Statistisches Bundesamt

DESTATIS: Nachfrage nach Erziehungsberatung stieg im Jahr 2000 weiter an

        Wiesbaden (ots) - Wie Destatis, das Statistische Bundesamt,
mitteilt, haben im Jahr  2000 insgesamt 274 600 junge Menschen unter
27 Jahren eine  Erziehungsberatung beendet, das waren knapp 3 % mehr
als 1999 (267  000). In zwei Dritteln aller Fälle (183 700) dauerte
die Beratung  weniger als 6 Monate.

  Diese Hilfen werden von Erziehungsberatungsstellen und anderen  
Beratungsdiensten angeboten, um Jugendliche bei der Bewältigung von  
Schwierigkeiten und Konflikten zu unterstützen, die sie nicht allein
oder in ihren Familien lösen können.

  In mehr als 81 % (223 000) aller Fälle nahmen die Eltern bzw. ein  
Elternteil Kontakt zu den Beratungsstellen auf.

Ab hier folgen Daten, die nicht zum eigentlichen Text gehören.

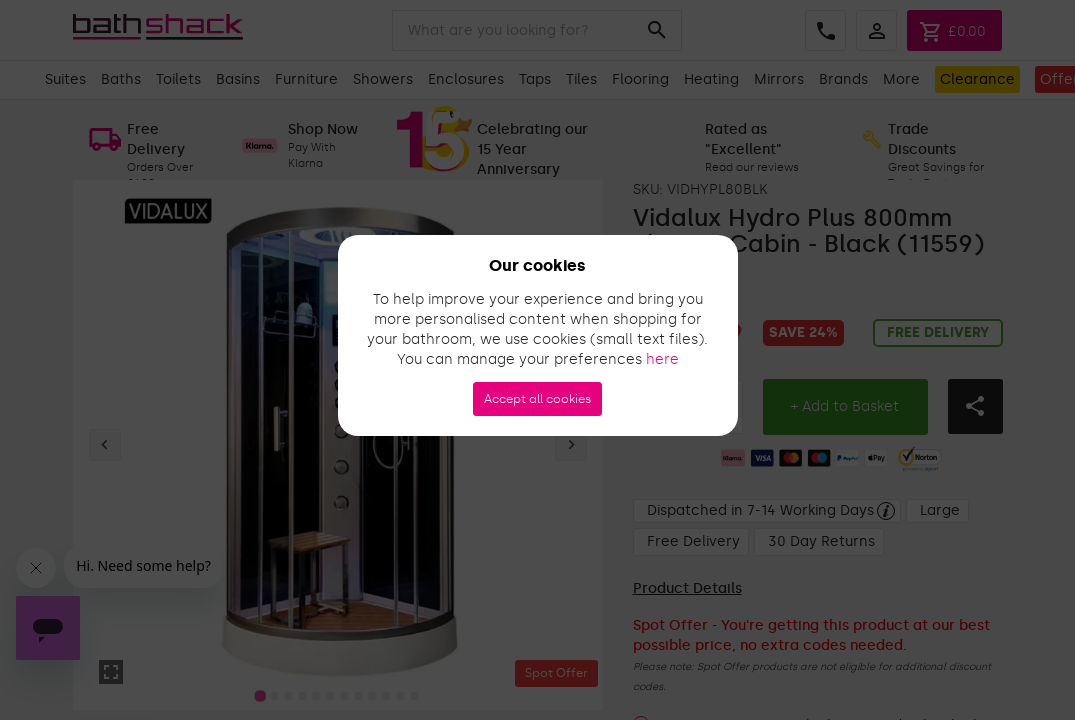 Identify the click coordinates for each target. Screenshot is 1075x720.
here (662, 359)
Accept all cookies (537, 399) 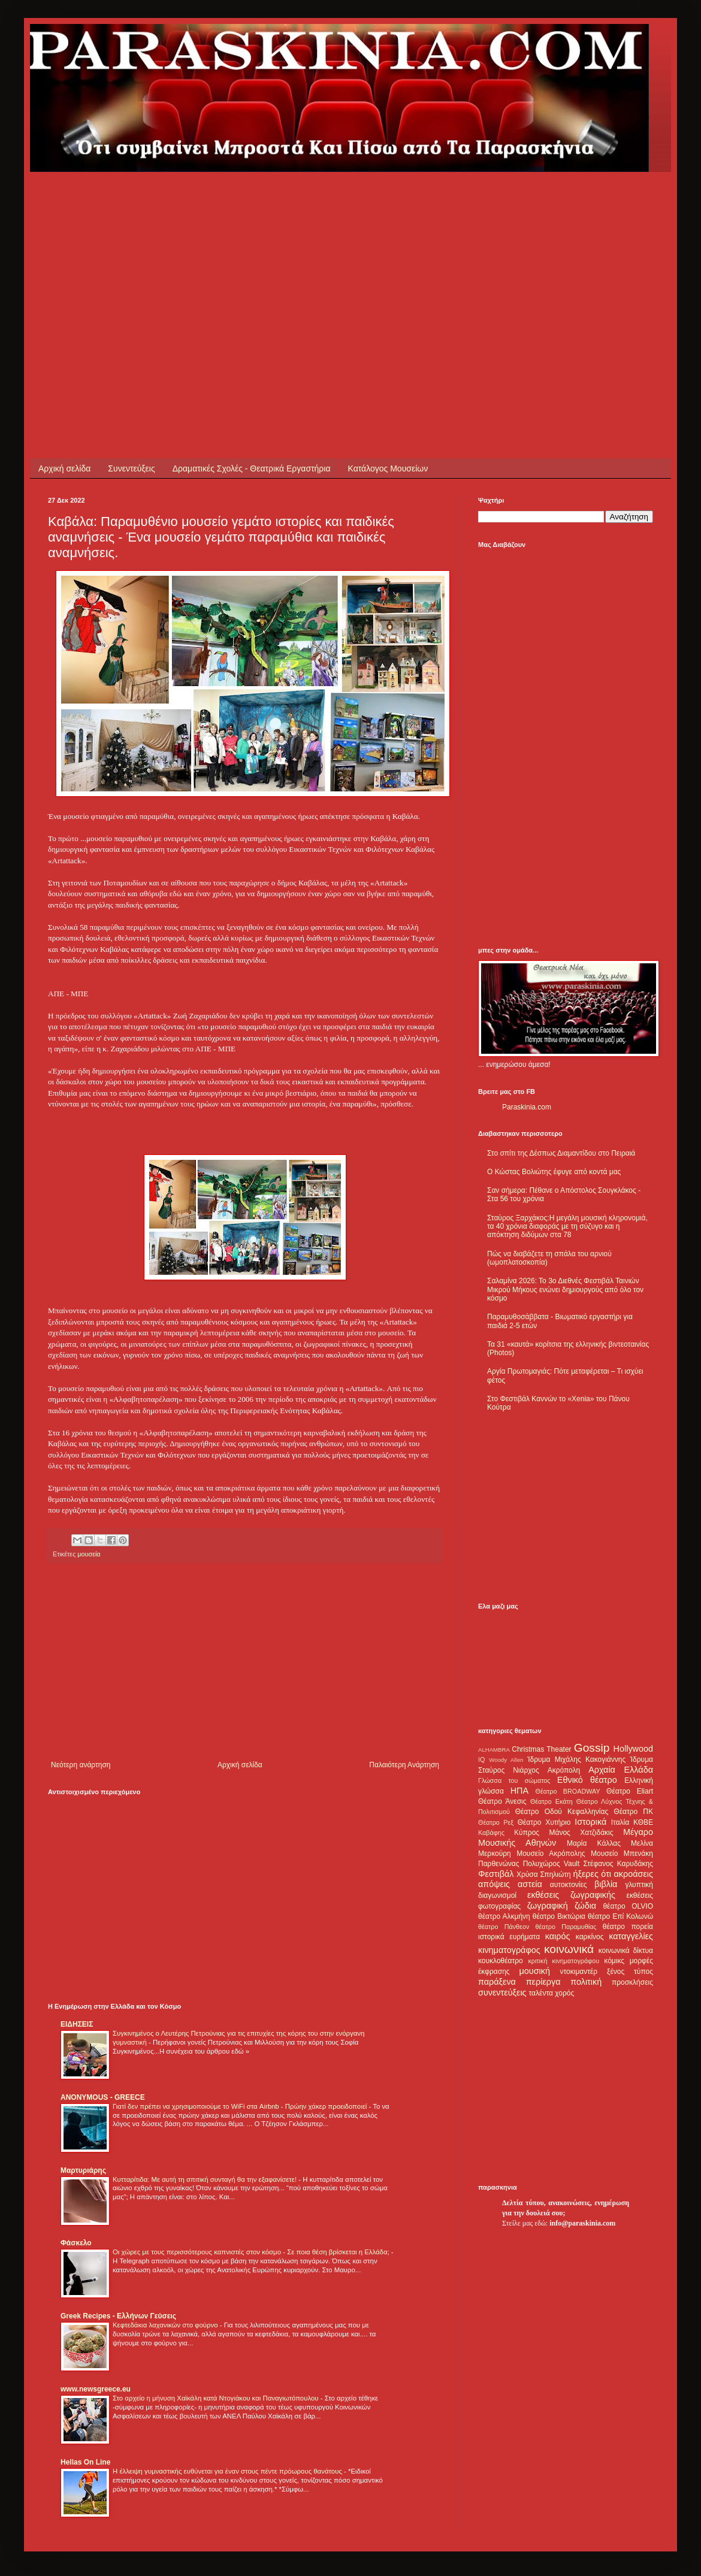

Fast 8 % der  
Jugendlichen suchten aus eigener Initiative den Weg in die  
professionelle pädagogische Beratung oder Therapie; davon waren 57 %
zwischen 15 und 21 Jahre alt. Gut zwei Drittel aller Selbstmelder
(67  %) waren Mädchen bzw. junge Frauen.

  91 % der jungen Menschen, die eine Erziehungsberatung beendet haben,
lebten bei ihren Eltern, bei einem Elternteil mit Stiefelternteil  
bzw. Partner oder nur mit einem Elternteil zusammen. 42 % (117 400)  
der Beratenen stammten aus Familien mit zwei Kindern.

  Über den Anlass der Beratung konnten bis zu zwei Angaben gemacht  
werden. In erster Linie wurden Beziehungsprobleme (40 %) als Ursache
genannt, gefolgt von Schul- bzw. Ausbildungsproblemen (28 %) sowie  
Scheidung oder Trennung der Eltern (21 %).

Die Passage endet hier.